— Task item —
Make an exact reproduction of all the data.

— Supplied entries —
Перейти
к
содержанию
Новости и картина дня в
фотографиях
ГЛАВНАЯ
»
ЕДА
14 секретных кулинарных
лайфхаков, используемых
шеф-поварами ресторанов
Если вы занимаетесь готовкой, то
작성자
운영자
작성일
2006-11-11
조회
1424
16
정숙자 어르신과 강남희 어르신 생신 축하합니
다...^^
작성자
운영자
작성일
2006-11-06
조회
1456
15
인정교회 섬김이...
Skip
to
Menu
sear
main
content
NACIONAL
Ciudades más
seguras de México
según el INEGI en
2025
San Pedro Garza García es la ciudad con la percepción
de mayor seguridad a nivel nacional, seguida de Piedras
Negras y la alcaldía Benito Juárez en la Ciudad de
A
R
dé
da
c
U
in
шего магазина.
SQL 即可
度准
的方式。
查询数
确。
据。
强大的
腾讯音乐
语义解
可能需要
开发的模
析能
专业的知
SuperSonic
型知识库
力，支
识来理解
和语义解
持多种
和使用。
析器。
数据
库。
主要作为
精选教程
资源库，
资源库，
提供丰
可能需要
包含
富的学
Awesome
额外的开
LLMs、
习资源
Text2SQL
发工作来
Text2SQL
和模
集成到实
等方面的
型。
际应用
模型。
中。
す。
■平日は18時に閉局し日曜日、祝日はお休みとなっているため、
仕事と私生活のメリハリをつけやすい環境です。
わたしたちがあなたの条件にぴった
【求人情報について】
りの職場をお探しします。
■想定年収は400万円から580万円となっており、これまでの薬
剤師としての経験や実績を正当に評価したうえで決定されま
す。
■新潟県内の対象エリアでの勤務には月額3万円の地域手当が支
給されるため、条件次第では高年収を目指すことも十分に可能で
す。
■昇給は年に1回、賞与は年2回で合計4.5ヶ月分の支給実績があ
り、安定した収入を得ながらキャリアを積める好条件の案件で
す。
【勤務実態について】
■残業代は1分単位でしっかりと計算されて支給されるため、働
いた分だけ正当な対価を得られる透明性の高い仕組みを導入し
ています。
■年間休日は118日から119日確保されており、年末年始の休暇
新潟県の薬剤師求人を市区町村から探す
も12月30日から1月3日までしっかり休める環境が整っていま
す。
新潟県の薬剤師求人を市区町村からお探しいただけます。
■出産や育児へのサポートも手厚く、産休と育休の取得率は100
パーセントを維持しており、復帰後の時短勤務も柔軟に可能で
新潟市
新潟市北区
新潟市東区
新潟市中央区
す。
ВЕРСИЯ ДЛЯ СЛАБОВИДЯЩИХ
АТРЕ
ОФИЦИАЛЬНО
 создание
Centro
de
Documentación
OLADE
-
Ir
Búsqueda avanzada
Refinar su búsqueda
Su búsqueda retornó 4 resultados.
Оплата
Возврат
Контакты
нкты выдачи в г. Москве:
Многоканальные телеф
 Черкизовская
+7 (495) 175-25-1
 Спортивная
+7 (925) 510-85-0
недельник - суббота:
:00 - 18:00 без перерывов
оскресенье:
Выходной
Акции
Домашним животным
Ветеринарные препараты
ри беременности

— Exercise answer —
Перейти
к
содержанию
Новости и картина дня в
фотографиях
ГЛАВНАЯ
»
ЕДА
14 секретных кулинарных
лайфхаков, используемых
шеф-поварами ресторанов
Если вы занимаетесь готовкой, то
작성자
운영자
작성일
2006-11-11
조회
1424
16
정숙자 어르신과 강남희 어르신 생신 축하합니
다...^^
작성자
운영자
작성일
2006-11-06
조회
1456
15
인정교회 섬김이...
Skip
to
Menu
sear
main
content
NACIONAL
Ciudades más
seguras de México
según el INEGI en
2025
San Pedro Garza García es la ciudad con la percepción
de mayor seguridad a nivel nacional, seguida de Piedras
Negras y la alcaldía Benito Juárez en la Ciudad de
A
R
dé
da
c
U
in
шего магазина.
SQL 即可
度准
的方式。
查询数
确。
据。
强大的
腾讯音乐
语义解
可能需要
开发的模
析能
专业的知
SuperSonic
型知识库
力，支
识来理解
和语义解
持多种
和使用。
析器。
数据
库。
主要作为
精选教程
资源库，
资源库，
提供丰
可能需要
包含
富的学
Awesome
额外的开
LLMs、
习资源
Text2SQL
发工作来
Text2SQL
和模
集成到实
等方面的
型。
际应用
模型。
中。
す。
■平日は18時に閉局し日曜日、祝日はお休みとなっているため、
仕事と私生活のメリハリをつけやすい環境です。
わたしたちがあなたの条件にぴった
【求人情報について】
りの職場をお探しします。
■想定年収は400万円から580万円となっており、これまでの薬
剤師としての経験や実績を正当に評価したうえで決定されま
す。
■新潟県内の対象エリアでの勤務には月額3万円の地域手当が支
給されるため、条件次第では高年収を目指すことも十分に可能で
す。
■昇給は年に1回、賞与は年2回で合計4.5ヶ月分の支給実績があ
り、安定した収入を得ながらキャリアを積める好条件の案件で
す。
【勤務実態について】
■残業代は1分単位でしっかりと計算されて支給されるため、働
いた分だけ正当な対価を得られる透明性の高い仕組みを導入し
ています。
■年間休日は118日から119日確保されており、年末年始の休暇
新潟県の薬剤師求人を市区町村から探す
も12月30日から1月3日までしっかり休める環境が整っていま
す。
新潟県の薬剤師求人を市区町村からお探しいただけます。
■出産や育児へのサポートも手厚く、産休と育休の取得率は100
パーセントを維持しており、復帰後の時短勤務も柔軟に可能で
新潟市
新潟市北区
新潟市東区
新潟市中央区
す。
ВЕРСИЯ ДЛЯ СЛАБОВИДЯЩИХ
АТРЕ
ОФИЦИАЛЬНО
 создание
Centro
de
Documentación
OLADE
-
Ir
Búsqueda avanzada
Refinar su búsqueda
Su búsqueda retornó 4 resultados.
Оплата
Возврат
Контакты
нкты выдачи в г. Москве:
Многоканальные телеф
 Черкизовская
+7 (495) 175-25-1
 Спортивная
+7 (925) 510-85-0
недельник - суббота:
:00 - 18:00 без перерывов
оскресенье:
Выходной
Акции
Домашним животным
Ветеринарные препараты
ри беременности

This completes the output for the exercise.